Physician and author Robin Kelly has pursued a musical career for some time now and continues achieving startling results with each new release. His fifth studio recording Orewa Heartbeat is an outstanding collection of songs aiming to delve deep into the reality of our experiences while avoiding any self-indulgence common to less artful practitioners of the form. Much of Kelly’s Eastern influenced belief system works its way into attitudes in his songs, but much more as a generalized mood rather as a polemic or willfully instructive. The lack of heavy handedness in his spirit is notable. His musical acumen is quite sharp, as well, and the baker’s dozen songs on Orewa Heartbeat are never short of entertainment value. The potential for indulging cliché is pronounced with this style, circa 2018, but Kelly keeps things cut close to the bone and seeks to express himself as clearly and eloquently as possible.
“Waiting for Me Too” brings us up close to the immense humanity behind Robin Kelly’s songwriting. There’s a notable amount of intimacy surrounding the song despite the obvious quasi-classical musical setting and both elements move seamlessly through the entirety of the cut. Kelly doesn’t possess a traditionally beautiful singing voice, but his emotive capabilities are palpable and enormously entertaining.

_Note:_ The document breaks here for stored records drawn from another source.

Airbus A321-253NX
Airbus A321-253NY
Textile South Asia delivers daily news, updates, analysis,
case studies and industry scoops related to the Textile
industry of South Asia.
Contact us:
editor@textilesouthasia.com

There is some commonality between the opener and third song “Truthseeker (Song for Pete)”, but there’s less of a reliance on orchestral elements than we’ve heard in the earlier tunes. Instead, it brings some nice color to the song and meshes well with more traditional instruments moving the song along. The parenthetical part of the title is reflective of a trend on Orewa Heartbeat where Kelly “dedicates” songs to particular people, but there’s never any lack of accessibility in these songs. “Country Mile (No One Comes Close)” is one of the simplest, most artfully handled classic country themed songs on Orewa Heartbeat and it has an appealing gait that recalls the past yet provides plenty of entertainment for listeners.
One of the more successful numbers on Orewa Heartbeat is “I Apologize”, a clearly emotional track revolving around his vocal and the crystalline, delicately rendered piano playing. His lyrical talents are given quite a spotlight thanks to the spartan sound of the arrangement and the vulnerability invoked by his vocal has a practically quavering, incandescent quality. “Would It Be Enough For You?” has a personal lyrical bent, but lightly so, and Kelly refrains from tipping over into heavy handedness and inaccessibility. There’s a decidedly Americana feel to many of the songs on Orewa Heartbeat and this track is one of the finest, albeit a bit melancholy, and has superb touches like harmonica playing imbuing it with that classic lonesome sound. There’s some light post-production echo applied to his vocal for “My Secret”, but it’s one of the albums more unvarnished moments revolving around his singing and some straight forward acoustic guitar playing. Piano returns to a place of prominence with the song “A New Day Has Begin (Song for Gaza)” and it’s accompanied by some lush strings neatly dovetailing into both the vocal and piano playing. Kelly’s talent for writing profoundly human lyrics free from dogmatic nonsense is vividly apparent with this track. He ends Orewa Heartbeat with the album’s purest solo performance “Someone Else’s Dream” – solo meaning there is nothing but his voice and piano powering the song towards a satisfying conclusion. The album deserved an emphatic period at the end and Robin Kelly’s provided it – the baker’s dozen worth of songs on Orewa Heartbeat are fine, but this finale is among its finest.